Jerome Henderson was convicted on two counts of human trafficking of a 13-year-old girl.
Henderson faces a maximum sentence of 32 years, eight months in state prison.
According to investigative reporting from Bakersfield Now, KBAK and KBFX, Henderson allegedly offered $30 to a 13-year-old girl to meet him at a Bakersfield hotel, where he forced her into sex acts. It was also reported that an employee at the hotel “tried to convince the teenager to work as a prostitute for Henderson.”
Eyewitness News was able to obtain investigation reports of the case. According to these reports the girl entered Henderson's hotel room and was told by “Tech”, as Henderson called himself, she would make a lot of money, but was not told how.
“While the victim was in the hotel room a white female, Vannessa Burgess, spoke to her about being a prostitute,” as quoted from the report obtained by Eyewitness News. “Burgess showed the victim her advertisements on the Internet and the victim stated that Burgess was not wearing any clothes.”
Law enforcement arrested Henderson in April. Police reported the alleged acts happened in January and the girl notified police in February, later identifying Henderson as the perpetrator.
The girl told investigators that she suspected Henderson was going to take her to Sacramento. Henderson was arrested in Sacramento
He will be sentenced on Sept. 24 under the new Prop 35 guidelines. Proposition 35 was passed by voters in 2012 with 81 percent of voters in favor of the measure. It increases penalties for human trafficking, including prison sentences up to 15-years-to-life and fines up to $1.5 million, requires sex offenders to provide information regarding Internet access and identities when they engage in online activities and prohibits evidence that victim engaged in sexual conduct from being used against victim in court proceedings.
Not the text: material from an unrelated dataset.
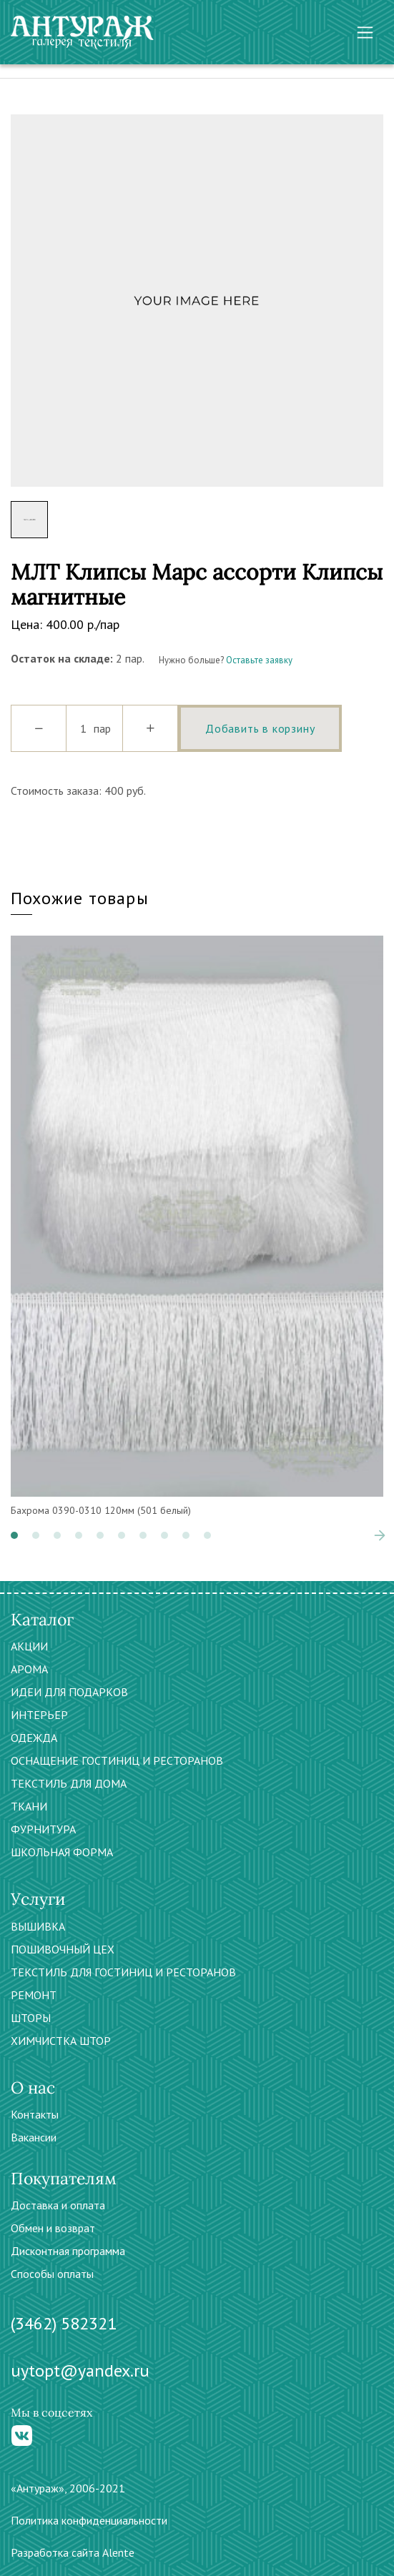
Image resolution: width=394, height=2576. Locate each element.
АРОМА (29, 1669)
Henderson’s crime is a shocking revelation, but human trafficking is not a new phenomena. It has become increasingly prevalent. Human trafficking is a form of slavery and usually for sexual purposes.
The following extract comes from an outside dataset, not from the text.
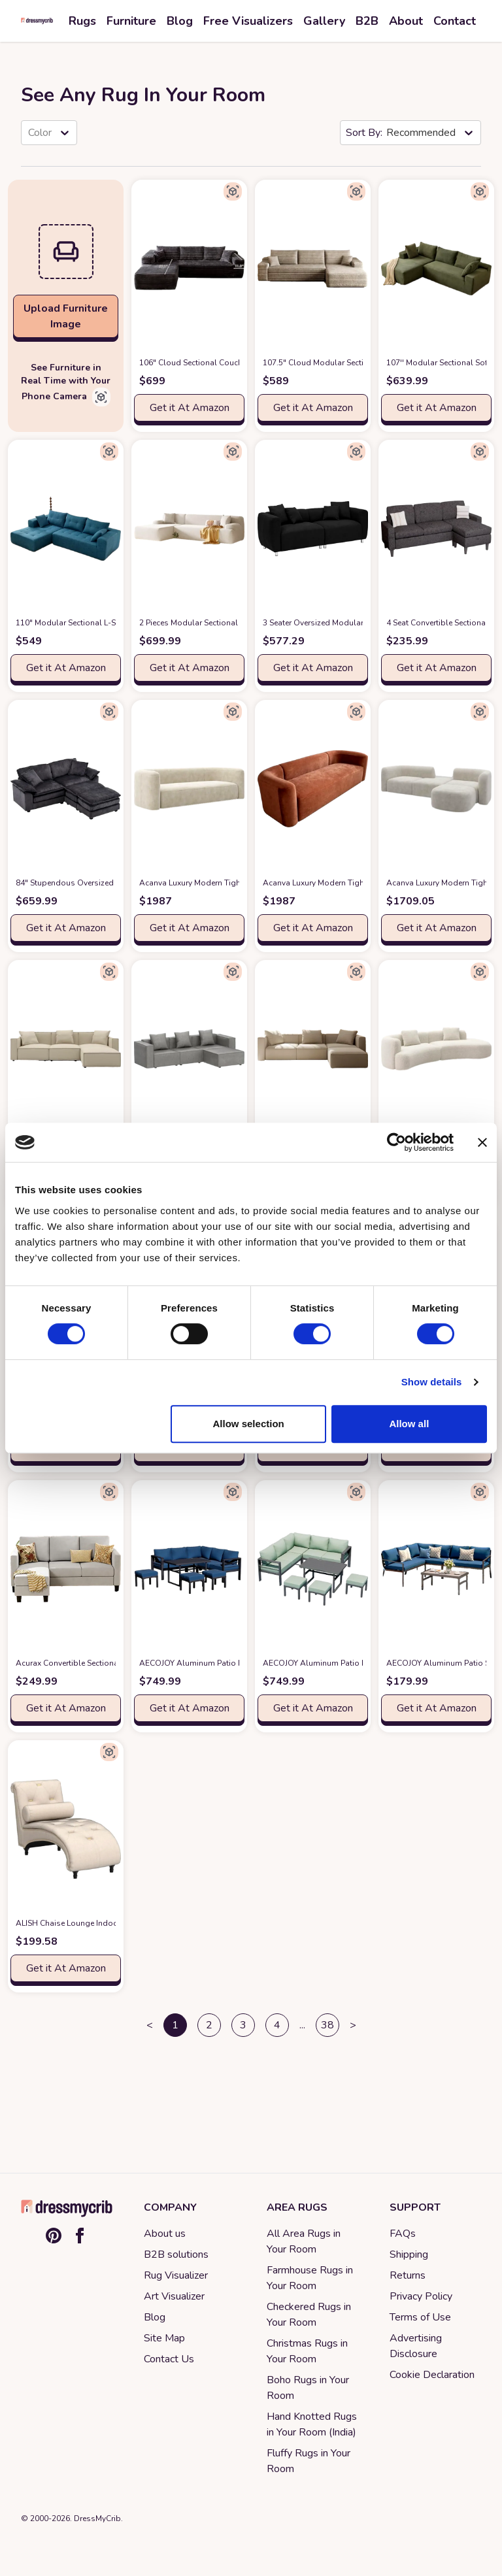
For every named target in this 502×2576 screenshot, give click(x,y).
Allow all (409, 1423)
Approximately three out of every 1,000 people worldwide were in a forced labor situation at anytime between 2002 and 2011.
“Human trafficking is the world's fastest growing criminal enterprise and is an estimated $32 billion-a-year global industry,"according to the state Office of the Attorney General. "After drug trafficking, human trafficking is the world's second most profitable criminal enterprise, a status it shares with illegal arms trafficking. Like drug and arms trafficking, the United States is one of the top destination countries for trafficking in persons. California – a populous border state with a significant immigrant population and the world's ninth largest economy – is one of the nation's top four destination states for trafficking human beings.”